The screens consist of two layers: the lower one (two layers of polymer film 0.2 mm thick) and the upper one (ground-polymer layer 0.6 mm thick). The soil-polymer layer is obtained by spraying a solution of synthetic fatty acids heated to 80°C over the prepared soil layer.

For environmental purposes, to control the operation of the impervious screen and the quality of groundwater in the area of ​​the sludge dump, wells are drilled to take water samples for chemical analysis.

In order to prevent dusting of the upper dried layer of sludge and to create a natural fence around the area of ​​the sludge reservoir, a forest belt of trees and shrubs is provided. In order to prevent domestic animals from entering the territory of the sludge collector, it is fenced with barbed wire on reinforced concrete posts.

The sludge is transported to the sludge accumulator after being processed at the station for mechanical dehydration of general plant treatment facilities by dump trucks, followed by dumping into the sludge accumulator from overpasses and the crest of the enclosing embankment. After filling the sludge collector and installing the upper screen, a layer of local sandy soil 0.6 m thick is poured on top and a layer of local soil and vegetable soil 0.5 m thick is poured over it. After the above work is completed, the sludge collector site is returned to agricultural use.
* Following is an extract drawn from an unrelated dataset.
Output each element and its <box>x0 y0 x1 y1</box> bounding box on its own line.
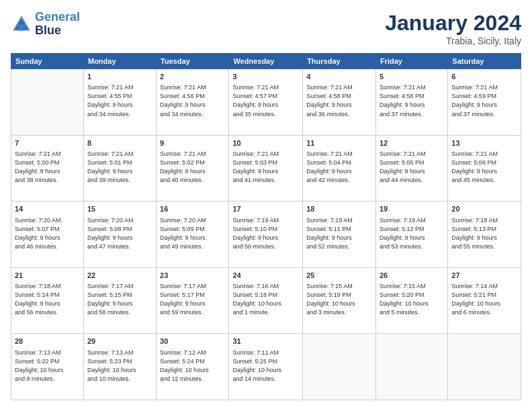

* usually expressed in mg per kg of soil.

* The cost of such equipment sometimes reaches half of all costs for the construction of the plant.

To protect soils, forest lands, surface and ground waters from solid and liquid wastes, the collection and storage of industrial and domestic wastes is currently widely used. Landfills and landfills for the processing and disposal of industrial waste have become negative companions of large industrial cities.

Landfills accept: arsenic containing inorganic solid waste and slimes; waste containing lead, zinc, tin, cadmium, nickel, antimony, bismuth, cobalt and their chemical compounds, galvanic production waste; organic solvents; organically combustible (cleaning materials, rags, resins, plastic scraps, etc.), oil products (waste), radioactive waste. The landfill should include a plant for the incineration of organic and disposal of toxic waste. Landfills must have the necessary sanitary protection zones.

The norm of chemical contamination of soils is set according to the maximum permissible concentrations (MPC) for water, air and soil.

A radical solution to the problem of protecting the lithosphere from industrial waste is the widespread use of waste-free and low-waste technologies and industries.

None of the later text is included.